Secondo i dati raccolti, Melissa ha raggiunto una pressione centrale compresa tra 892 e 908 hPa, valori che la collocano tra gli uragani più violenti mai osservati nell’Atlantico. Le misurazioni in quota hanno indicato venti sostenuti oltre i 280–295 km/h, con raffiche record fino a 387 km/h nella parete dell’occhio — un dato eccezionale, paragonabile ai più forti mai registrati dai voli di ricognizione tropicale.

Dati che salvano vite

Ogni informazione raccolta durante queste missioni viene trasmessa in tempo reale al National Hurricane Center (NHC) di Miami, dove viene integrata nei modelli numerici di previsione. Le dropsonde — piccoli strumenti rilasciati dagli aerei — forniscono un profilo verticale dettagliato dell’atmosfera, misurando temperatura, umidità, pressione e vento dalla quota di volo fino alla superficie. Questi dati permettono di aggiornare continuamente l’intensità e la traiettoria della tempesta, migliorando l’efficacia delle allerte e degli avvisi di evacuazione per le popolazioni costiere.

Uragano Melissa landfall

Il contributo delle squadre NOAA e USAF è quindi essenziale: senza le misurazioni dirette dall’interno del ciclone, le previsioni basate esclusivamente su dati satellitari avrebbero margini di errore molto più ampi. Le missioni di ricognizione, pur pericolose, sono oggi uno dei pilastri della meteorologia tropicale moderna.

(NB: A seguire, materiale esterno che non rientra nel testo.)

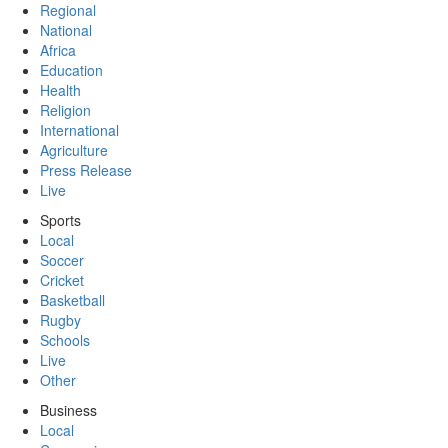
Regional
National
Africa
Education
Health
Religion
International
Agriculture
Press Release
Live
Sports
Local
Soccer
Cricket
Basketball
Rugby
Schools
Live
Other
Business
Local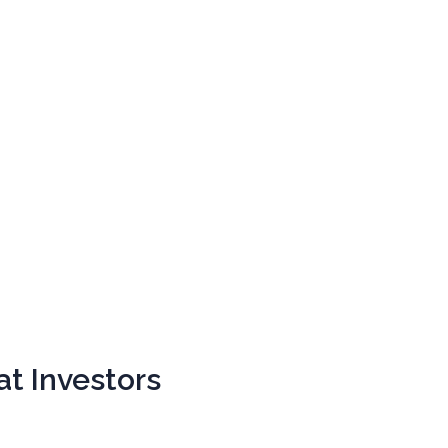
at Investors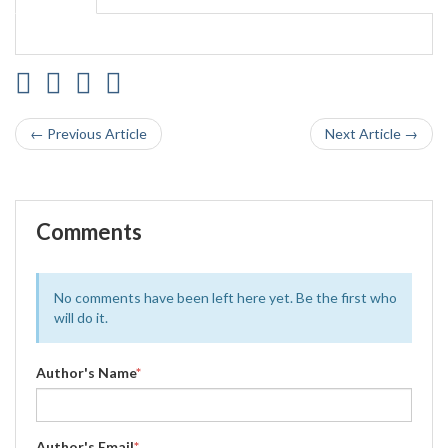
← Previous Article
Next Article →
Comments
No comments have been left here yet. Be the first who
will do it.
Author's Name
*
Author's Email
*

Strumenti d’avanguardia per un uragano da record

Per studiare Melissa, gli equipaggi hanno utilizzato una combinazione di strumenti di ultima generazione. Oltre alle dropsonde, sono state impiegate le nuove streamsonde, più leggere e biodegradabili, che raccolgono dati atmosferici simili senza l’uso del paracadute. I radar Doppler di bordo hanno consentito di ricostruire la struttura tridimensionale del sistema, mentre i sensori a microonde SFMR (Stepped Frequency Microwave Radiometer) hanno misurato la velocità del vento di superficie e la piovosità direttamente sopra l’oceano.

Ulteriori informazioni provengono dagli AXBT (Airborne Expendable Bathythermograph), sonde rilasciate in mare per rilevare la temperatura dell’acqua in profondità. Questi dati sono indispensabili per comprendere il legame tra il calore oceanico e il potenziale di intensificazione degli uragani. In alcuni casi, vengono anche impiegati droni e glider oceanici per raccogliere misurazioni ravvicinate, spesso a pochi metri sopra la superficie agitata.

Melissa: una sfida per la scienza e per il coraggio umano

L’uragano Melissa, che ha colpito duramente la Giamaica come categoria 5 prima di spostarsi verso Cuba e le Bahamas, ha rappresentato una prova estrema sia per i meteorologi sia per gli strumenti di osservazione. Le missioni interrotte, le turbolenze record e la complessità del sistema hanno dimostrato quanto sia cruciale la sinergia tra tecnologia, esperienza e coraggio.

Le immagini provenienti dall’interno dell’occhio e i dati raccolti resteranno come testimonianza non solo della potenza di Melissa, ma anche della dedizione degli uomini e delle donne che, a bordo dei loro velivoli, volano volontariamente dentro il cuore della tempesta per un obiettivo comune: proteggere vite umane e migliorare la conoscenza scientifica dei cicloni tropicali.